Courts May Use Discretion in SLAPP Atorney Fees
Trial judges may use their discretion in determining whether to award attorney fees to SLAPP suit defendants if the plaintiff voluntarily dismisses the case while the anti-SLAPP motion to strike is pending, the Fourth District Court of Appeal has ruled.
In making the ruling, Division 2 of the Fourth District rejected the argument that defendant's attorneys should be either automatically entitled to or automatically precluded from receiving such fees.
The term "SLAPP" suit - the acronym stands for "strategic lawsuits against public participation" - is often used by citizen activists to refer to punitive lawsuits filed by developers and others to discourage citizen activism. (For background, see CP&DR, November 1990.) The law permits a special motion to strike a cause of action that is found by the court to be a SLAPP suit.
Many SLAPP suits have a land-use connection - as when a developer sues a citizen or citizen group in retaliation for opposing a development project. In most cases, appellate courts have upheld broad use of the SLAPP motion to strike, which is contained in Code of Civil Procedure §425.16. Though attorneys fees to SLAPP defendants have been granted, appellate justices in another recent case awarded such fees for the first time to a public agency. (See related story on Mission Oaks Ranch, Ltd. v. County of Santa Barbara.)
The current case had nothing to do with land use or real estate development. The case involved several tenants in the Victory Apartments in downtown Riverside, led by Kim Shewalter. The tenants claimed that the apartment complex was noisy, violent, and dangerous, and that these problems only increased after the apartment complex was taken over in 1995 by Darlene Coltrain and her son, Arthur. The murder of a reputed gang member and drug dealer in October of 1995 led tenants to move forward with a nuisance abatement action against the Coltrains in small claims court.

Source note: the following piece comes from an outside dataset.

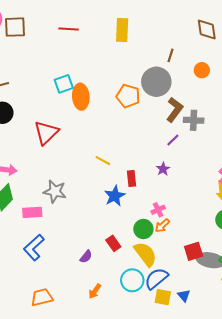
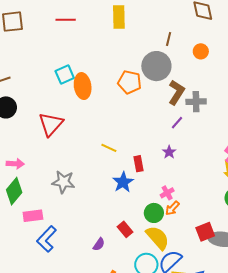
pink rectangle: (32, 212) -> (33, 216), moved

In November of 1995, they made a demand for payment from the Coltrains in connection with specific incidents, a necessary pre-condition to going to small claims court. This action attracted the attention of the local newspaper, and several tenants, including Shewalter, complained about the situation. After the small claims action was filed in February of 1996, the Coltrains filed a lawsuit alleging trade libel and defamation - but only against the nine tenants who filed the small claims action, not against any other tenants. The Coltrains sought $250,000 in compensatory damages and $1 million in punitive damages.

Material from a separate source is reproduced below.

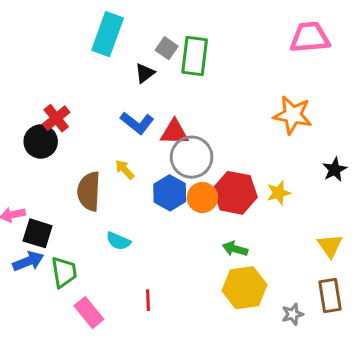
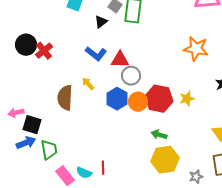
black circle: (41, 142) -> (26, 45), moved
gray circle: (192, 157) -> (131, 76), size x0.7
cyan semicircle: (118, 241) -> (84, 173), moved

The tenants filed a motion to strike under the anti-SLAPP law, but the Coltrains voluntarily dismissed their complaint 10 days later. Subsequently, the tenants' attorneys, Mark Goldowitz and Jason Walsh, asked for attorney fees under the anti-SLAPP law totaling some $75,000. The trial court awarded attorneys fees of $73,000, and the Coltrains appealed, arguing that because the case had been voluntarily dismissed by the plaintiff, the defendant had not "prevailed" and therefore could not be awarded attorney fees.
"Certainly," the appellate court wrote, "[the policies behind the SLAPP statute] do not support defendants' contention that a voluntary dismissal while a special motion to strike is pending should automatically entitle a defendant to attorney's fees. Otherwise, SLAPP plaintiffs could achieve most of their objective with little risk - by filing a SLAPP suit, forcing the defendants to incur the effort and expense of preparing a special motion to strike, then dismissing the action without prejudice."

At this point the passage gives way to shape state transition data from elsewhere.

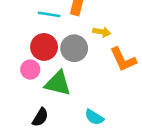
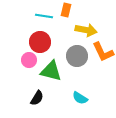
yellow arrow: (102, 32) -> (86, 30), size x1.5
gray circle: (74, 48) -> (77, 56), moved

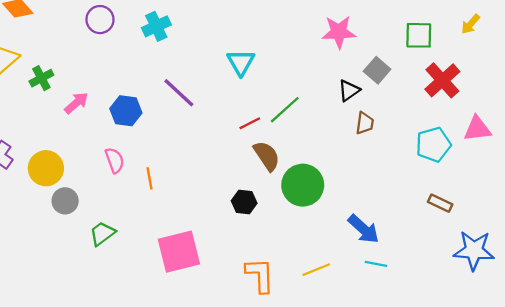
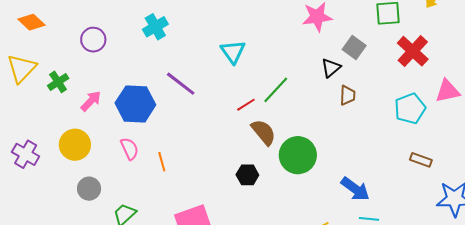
purple circle: (100, 20) -> (93, 40), moved
blue hexagon: (126, 111) -> (135, 104), size x1.4
yellow circle: (46, 168) -> (75, 145), moved

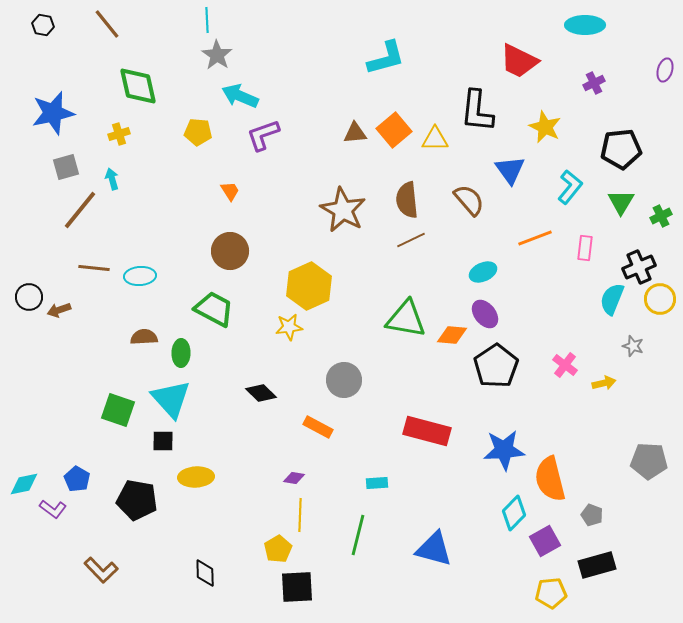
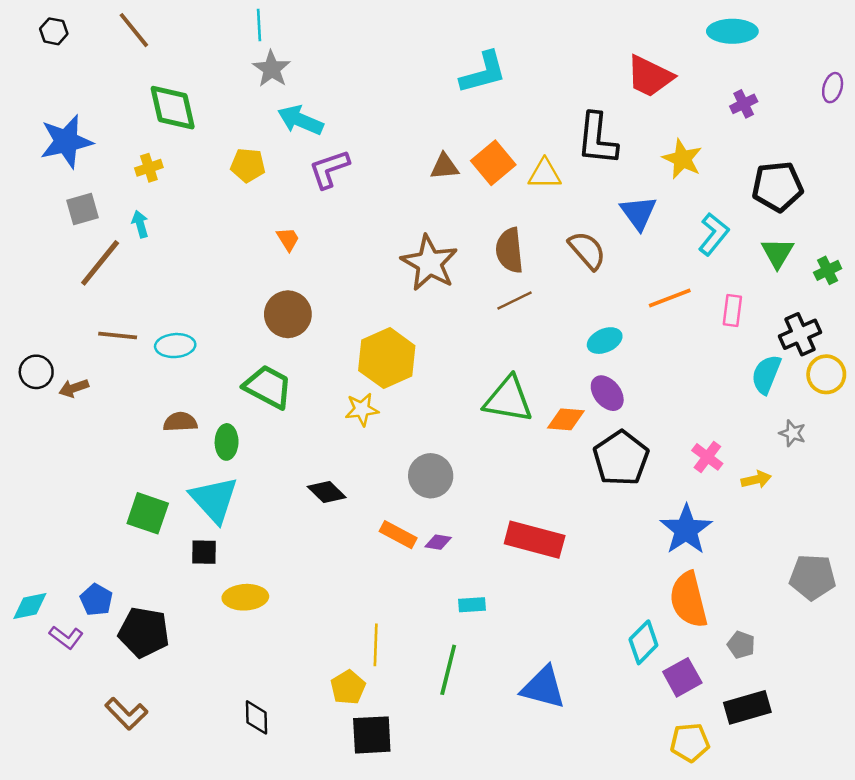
blue star: (504, 450) -> (686, 530), moved, turned -30
purple diamond: (294, 478) -> (438, 542), moved
black pentagon: (137, 500) -> (144, 632), moved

At the same time, the court added, "these policies likewise do not support defendants contention that a voluntary dismissal while a special motion to strike is pending should automatically entitle a defendant to attorney's fees."
"We conclude," the court added, "that where the plaintiff voluntarily dismisses an alleged SLAPP suit while a special motion to strike is pending, the trial court has discretion to determine whether the defendant is the prevailing party for the purposes of attorney's fees."
In an unpublished portion of the ruling, the court rejected the Coltrains' claim that attorneys fees should not have been awarded because the tenants' statements did not deal with a public issue. The tenants' concerns, the court said, do involve a public issue.
The Case:
Coltrain v. Shewalter, No. E019258, 98 Daily Journal D.A.R. 8939 (filed August 17, 1998).